Jacques, the Corsican captain, looked back at her from the helm. "You got a name?"
No reply.
"You're safe now, girl. I don't ask questions. But I have smuggled people before. You're much more the ghost than most."
Still nothing.
He sighed. "We'll arrive in Bonifacio before nightfall. Someone will meet you there. Friend of Dario's. You're lucky that guy's got long arms."
The mention of Dario's name made her flinch. Lucky. The vocabulary had a hollow reverberation in her head.
Jacques increased the volume on the radio. It was an Italian broadcast, crackling through the waves.
"…Heiress Isla Caruso… identified among casualties in last night's coordinated attack… a ring matching her engagement band recovered from an unidentified corpse… fiancé Matteo Romano spotted leaving the estate in tears. Authorities confirm—"
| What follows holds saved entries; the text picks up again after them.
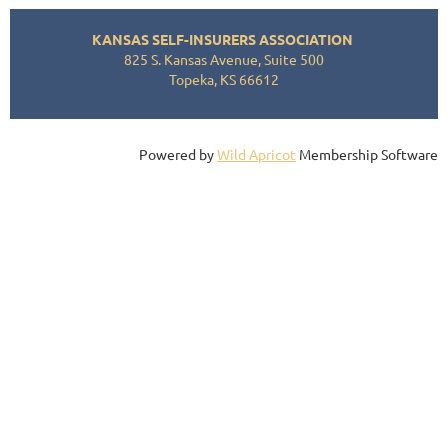
KANSAS SELF-INSURERS ASSOCIATION
825 S. Kansas Avenue, Suite 500
Topeka, KS 66612
Powered by
Wild Apricot
Membership Software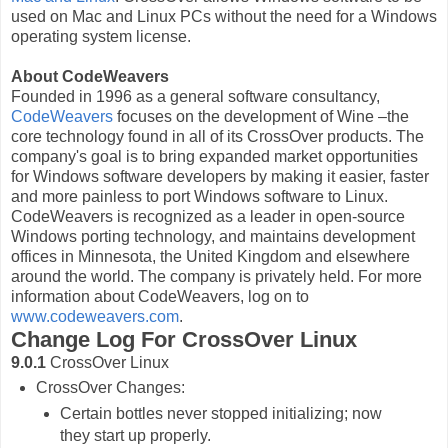
used on Mac and Linux PCs without the need for a Windows
operating system license.
About CodeWeavers
Founded in 1996 as a general software consultancy,
CodeWeavers
focuses on the development of Wine –the
core technology found in all of its CrossOver products. The
company's goal is to bring expanded market opportunities
for Windows software developers by making it easier, faster
and more painless to port Windows software to Linux.
CodeWeavers is recognized as a leader in open-source
Windows porting technology, and maintains development
offices in Minnesota, the United Kingdom and elsewhere
around the world. The company is privately held. For more
information about CodeWeavers, log on to
www.codeweavers.com
.
Change Log For CrossOver Linux
9.0.1
CrossOver Linux
CrossOver Changes:
Certain bottles never stopped initializing; now
they start up properly.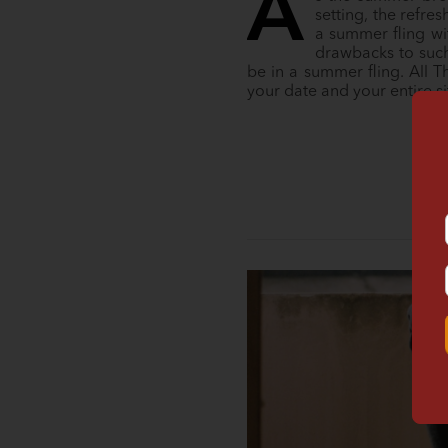
A
setting, the refr
a summer fling wit
drawbacks to such 
be in a summer fling. All 
your date and your entire s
Isla squeezed her eyes shut.
She wanted to scream. To rage. To make the world know she was alive, that she'd seen one of those who'd killed her family wearing a Romano ring. That Matteo had lied. That he'd known.
But she said nothing.
She was dead now.
Isla Caruso had burned there with her family. All that was left was dust and quiet.
And revenge.
Back in Rome, Matteo sat, alone, in the crypt under the old Romano chapel, where generations of his blood lay buried. A solitary candle flickered next to him.
He set the emerald ring — her ring — onto the altar stone.
"I should have protected you," he whispered.
The door creaked behind him.
Alessandro walked in, with a burner phone. "You need to hear this."
Matteo looked up.
"We intercepted a call on the Corsican line. "From someone using Dario's code signature."
Matteo froze, heart racing.
Alessandro hit play.
A woman's voice. Tired. Hollow.
"I'm dead. Let me stay that way."
And then—click. Silence.
Matteo's fists curled at his sides.
"She's alive."
Alessandro nodded. "What now?"
Matteo gazed down at the ring on the altar. "Now… we see who turned her against me."